[Material for the task]
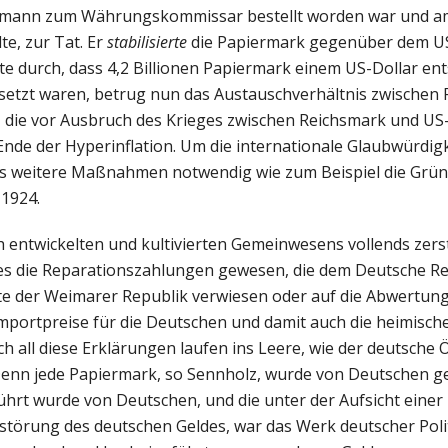
esemann zum Währungskommissar bestellt worden war und 
e, zur Tat. Er
stabilisierte
die Papiermark gegenüber dem US
te durch, dass 4,2 Billionen Papiermark einem US-Dollar en
esetzt waren, betrug nun das Austauschverhältnis zwischen
er, die vor Ausbruch des Krieges zwischen Reichsmark und US
Ende der Hyperinflation. Um die internationale Glaubwürdigk
ngs weitere Maßnahmen notwendig wie zum Beispiel die Grü
 1924.
 entwickelten und kultivierten Gemeinwesens vollends zers
 es die Reparationszahlungen gewesen, die dem Deutsche Re
ite der Weimarer Republik verwiesen oder auf die Abwertung
ortpreise für die Deutschen und damit auch die heimischen
h all diese Erklärungen laufen ins Leere, wie der deutsche
 Denn jede Papiermark, so Sennholz, wurde von Deutschen g
ührt wurde von Deutschen, und die unter der Aufsicht eine
erstörung des deutschen Geldes, war das Werk deutscher Poli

[What the task requires] The material above is to be transcribed exactly, with all pictures omitted.

[Exercise result]
esemann zum Währungskommissar bestellt worden war und 
e, zur Tat. Er
stabilisierte
die Papiermark gegenüber dem US
te durch, dass 4,2 Billionen Papiermark einem US-Dollar en
esetzt waren, betrug nun das Austauschverhältnis zwischen
er, die vor Ausbruch des Krieges zwischen Reichsmark und US
Ende der Hyperinflation. Um die internationale Glaubwürdigk
ngs weitere Maßnahmen notwendig wie zum Beispiel die Grü
 1924.
 entwickelten und kultivierten Gemeinwesens vollends zers
 es die Reparationszahlungen gewesen, die dem Deutsche Re
ite der Weimarer Republik verwiesen oder auf die Abwertung
ortpreise für die Deutschen und damit auch die heimischen
h all diese Erklärungen laufen ins Leere, wie der deutsche
 Denn jede Papiermark, so Sennholz, wurde von Deutschen g
ührt wurde von Deutschen, und die unter der Aufsicht eine
erstörung des deutschen Geldes, war das Werk deutscher Poli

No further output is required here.